Low-Resource Machine Translation with Different Granularity Image Features
Published:
Please cite:
@inproceedings{turghun24_lrlmt_cv,
title={Low-Resource Machine Translation with Different Granularity Image Features},
author={Turghun Tayir, Lin Li, Mieradilijiang Maimaiti, and Yusnur Muhtar},
journal={Conference: Chinese Conference on Pattern Recognition and Computer Vision (PRCV)},
year={2024},
}
Abstract
Visual content improves the alignments in the language latent spaces since the physical visual sensation is similar for people speaking different languages. Therefore, some researchers have recently proposed an unsupervised multimodal machine translation (UMMT) method for low-resource settings, which leverages images as pseudo-pivots to facilitate latent space alignment.
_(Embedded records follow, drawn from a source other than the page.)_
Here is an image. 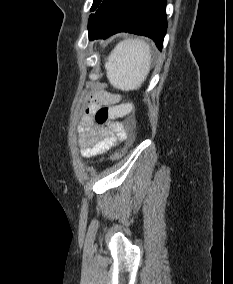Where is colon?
<instances>
[{
	"mask_svg": "<svg viewBox=\"0 0 233 284\" xmlns=\"http://www.w3.org/2000/svg\"><path fill=\"white\" fill-rule=\"evenodd\" d=\"M134 110V103L128 102L116 106H102L94 113V122L98 126H104L110 119L125 117L132 113ZM127 139V146L133 142V134H129Z\"/></svg>",
	"mask_w": 233,
	"mask_h": 284,
	"instance_id": "obj_1",
	"label": "colon"
}]
</instances>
However, they only consider region or grid image features in high-resource close language pairs (CLP), e.g., English-German (En-De) and English-French (En-Fr), which ignores the effect of applying more informative features to UMMT in low-resource distant language pairs (DLP), e.g., Chinese-Uyghur (Zh-Uy) and English-Uyghur (En-Uy). In this paper, we exploit a pre-training language model and a UMMT model with different granularity of image features and study the influence of image features on DLP and CLP translation. The experimental results on the CLP dataset Multi30k and the DLP dataset Multi30K-Zh-Uy show that the proposed approach has significantly improved over the state-of-the-art methods. The code is available at https://github.com/Turghuns/UMMT-DGIF.